Venerable technology website Ars Technica has published an in-depth comparative review of Apple's new Mac OS X 10.4 'Tiger'.

The review even considers the way Apple has refined the packaging since the first iteration of the product, which ships on a DVD-ROM only.

"For customers without DVD-capable optical drives, Apple offers a $9.95 "Media Exchange Program."", Ars Technica explains.

Under this scheme Mac users running machines without a DVD player can get the OS on CDs - though the procedure is tedious: "To take advantage of the program, customers must purchase Tiger, fill out a form, then mail it back to Apple along with their original Tiger DVD and a $9.95 payment."

Mail gets a beating

The report examines graphical changes in the OS, castigating Mail for having been "beaten with the ugly stick" in Tiger. "What's with the sudden attack of pale blues and grays?" the reviewer complains.

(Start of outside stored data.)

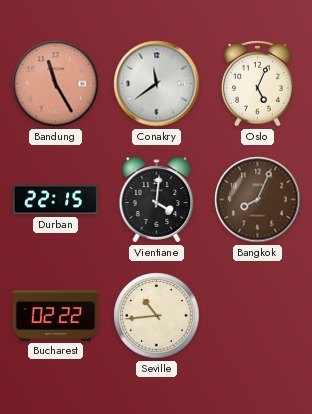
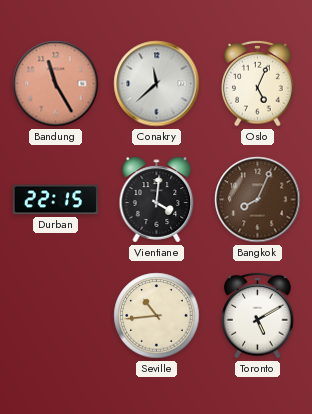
Conakry: 11:39 -> 11:38
Bucharest: 02:22 -> none
Toronto: none -> 5:10
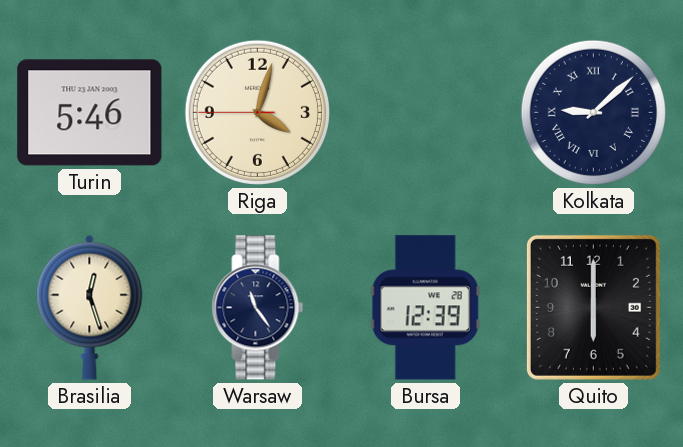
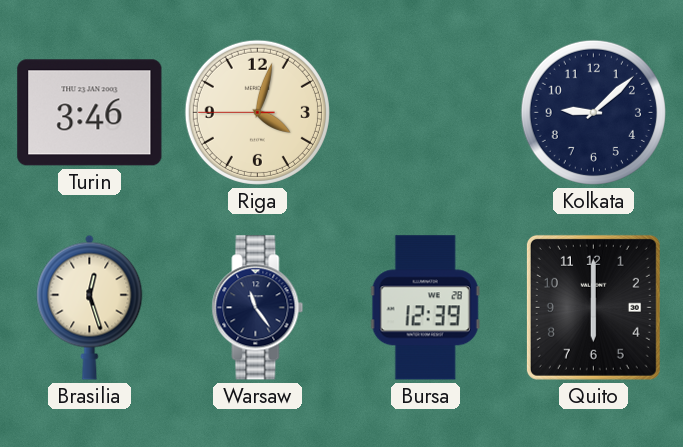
Turin: 5:46 -> 3:46
Kolkata numerals: Roman -> Arabic
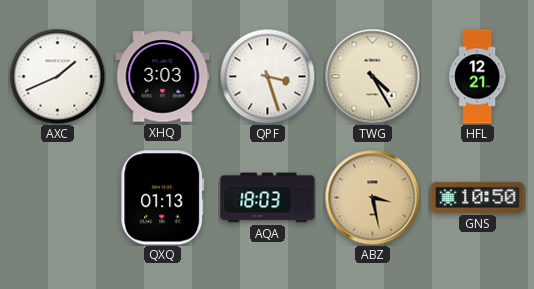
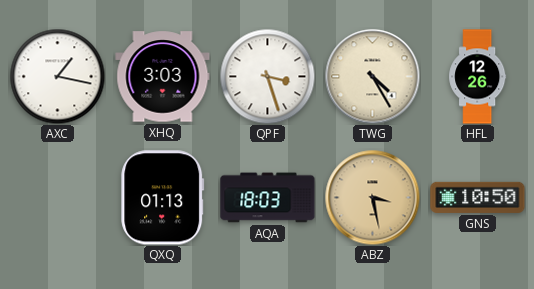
AXC: 1:41 -> 1:17
HFL: 12:21 -> 12:26
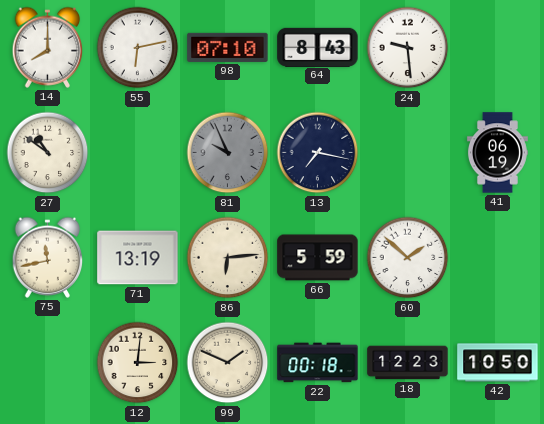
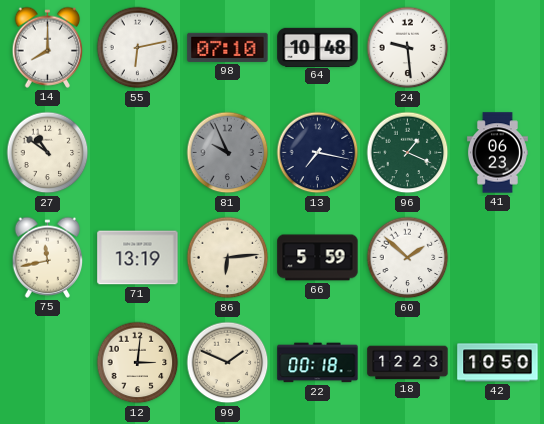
64: 8:43 -> 10:48
96: none -> 1:19
41: 06:19 -> 06:23
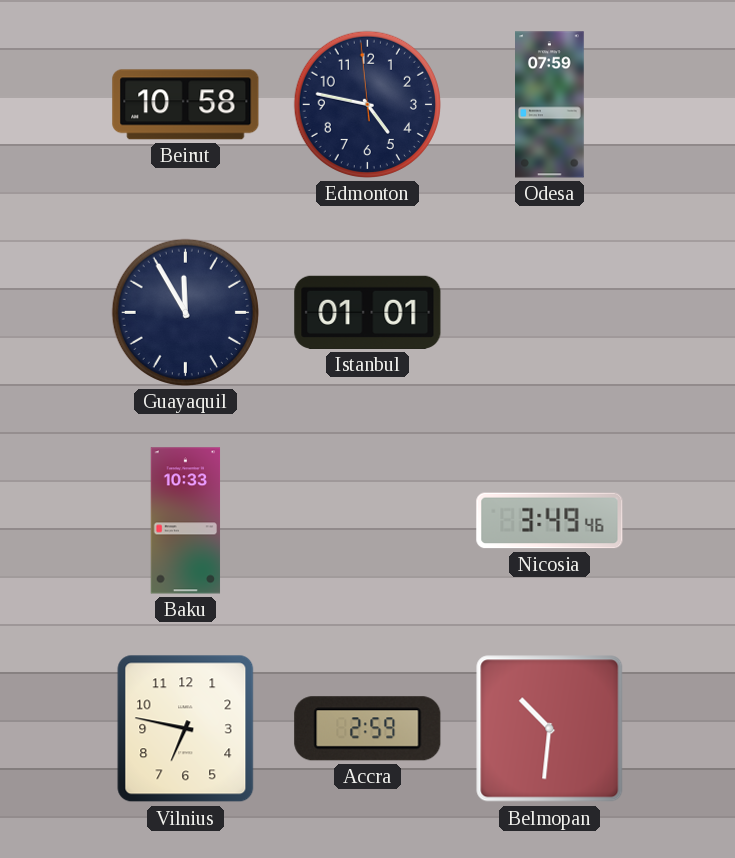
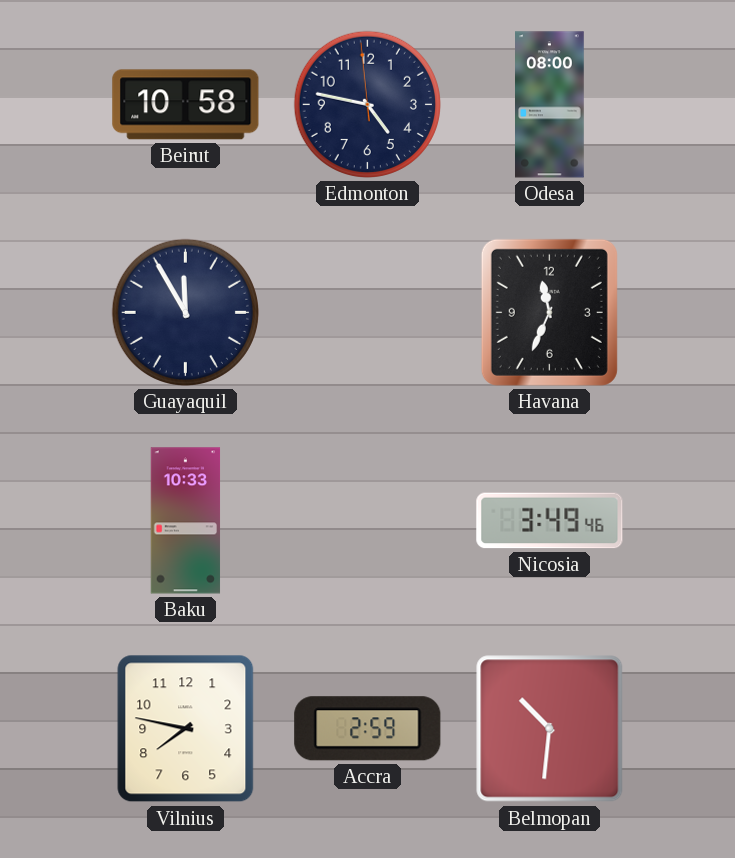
Odesa: 07:59 -> 08:00
Istanbul: 01:01 -> none
Havana: none -> 11:34
Vilnius: 6:47 -> 7:47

Despite the initial aesthetic focus, the review explains the history of Mac OS X's kernel in great depth, touching on certain inconsistencies in terms of the APIs available to developers in the past.

"With Tiger, Apple is finally ready to put some kernel interface stakes in the ground. For the first time, there are stable, officially supported kernel programming interfaces," he explains.

Spotlight praised

The review offers some criticism of Apple's Spotlight feature, but admits: "Spotlight is an excellent implementation of a simple, effective design for a system-wide file system search. It's very fast, very capable, and always as up-to-date as is technically possible."

The review promises more an interesting future: "I'm absolutely sure that many of the applications I use every day will soon integrate Spotlight in much more interesting and useful ways."

Apple's revised Core Image processes win praise, "Core Image seems to do the same thing Photoshop does with its filters, only Core Image does it in real time."

Has QuickTime Pro pestering had its day?

QuickTime 7 gets praise, though Apple's decision to charge an additional $30 for QuickTime Pro does not. He calls this "criminally stupid".

Mac OS X ships with extensive development tools, a Web browser, Mail, address book, iChat, iLife and much more.

"Please, Apple, give up on the QuickTime Pro thing. It's always been annoying, but when viewed alongside today's suite of bundled Apple software, it's downright ridiculous."

The extensive 20-page review also looks at: Core Video, Core Image, Quartz, Metadata, Dashboard, The Finder and a host of other topics.